As we discovered last time, Belgium has an ambitious plan to modernise its railway network, both for passenger and freight transport. Has it inspired the French government to do something similar? That’s what a column by a group of 15 regional leaders from across the country co-author in the newspaper Le Monde. In it, these men and women from across the political spectrum called on the national government to launch a new railway deal worth €100 billion between 2023 and 2033. That’s the plan we’ll be talking about today.

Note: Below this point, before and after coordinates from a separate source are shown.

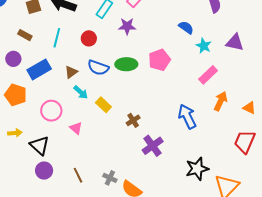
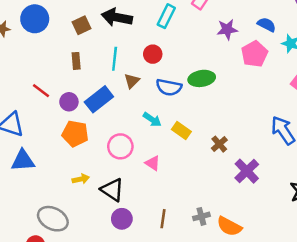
purple star: (127, 26) -> (227, 29), moved
brown rectangle: (25, 35) -> (76, 61), turned 64
purple circle: (13, 59) -> (69, 102), moved
pink pentagon: (159, 60) -> (254, 54), moved
brown triangle: (71, 72) -> (132, 81), moved
brown line: (78, 175) -> (163, 219), turned 42
gray cross: (110, 178) -> (201, 216), turned -32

The first thing the article reveals is that the people running the French regions have definitely understood that the modernisation of the French railway network isn’t a political question but rather an absolute necessity. Thus, among the signees, you’ll find Right-wing stalwarts like Xavier Bertrand (president of the Hauts-de-France region), Valérie Pécresse (president of the Ile-de-France region) and Laurent Wauquiez (president of the Auvergne-Rhône-Alpes region) and socialists like Carole Delga (president of the Occitanie Regional Council) and François Bonneau (president of the Centre Val-de-Loire region). Even more interestingly, the list of signees also revealed that the country’s overseas territories and Corsica were just as interested in the railways as metropolitan regions. So you’ll also find Huguette Bello (president of the Réunion region), Gilles Simeoni (president of the Executive Council of the Corsican regional authorities) and Ary Chalus (president of the Guadeloupe region).
In the context of the effects of fossil fuels (slowly) being phased out, the drastic effects of the Ukraine war on the global economy and climate change, this astonishing coalition of politicians argue that the train ‘responds directly to concerns over day-to-day mobility, purchasing power and life both in cities and in the countryside’. It’s a statement that we clearly agree with here at Midnight Trains. Because as this article reminds us, France has one of the densest networks in Europe and the world. Every day, 8,000 regional trains and 6,200 Transilien and RER trains carry around 13 million passengers. These figures could evidently rise as long as infrastructure and trains are brought up-to-date.
While France clearly has lots of savoir-faire when it comes to the railways, but the lines themselves are ageing fast. And if the government wants to continue exporting this technology, as it did in South Korea with the KTX, a very close cousin of the French TGV, it has to act. But even with the best will in the world and the support of several French regions (of all political persuasions), modernisation would require spending lots of money. That’s why the 15 politicians behind this article aren’t only calling for the government to act, they’re also asking for a specific amount of money: se trouvant derrière cette tribune n’appellent pas seulement le gouvernement à agir, ils lui demandent une somme concrète : €100 billion over a decade, or €10 billion per year between 2023 and 2033.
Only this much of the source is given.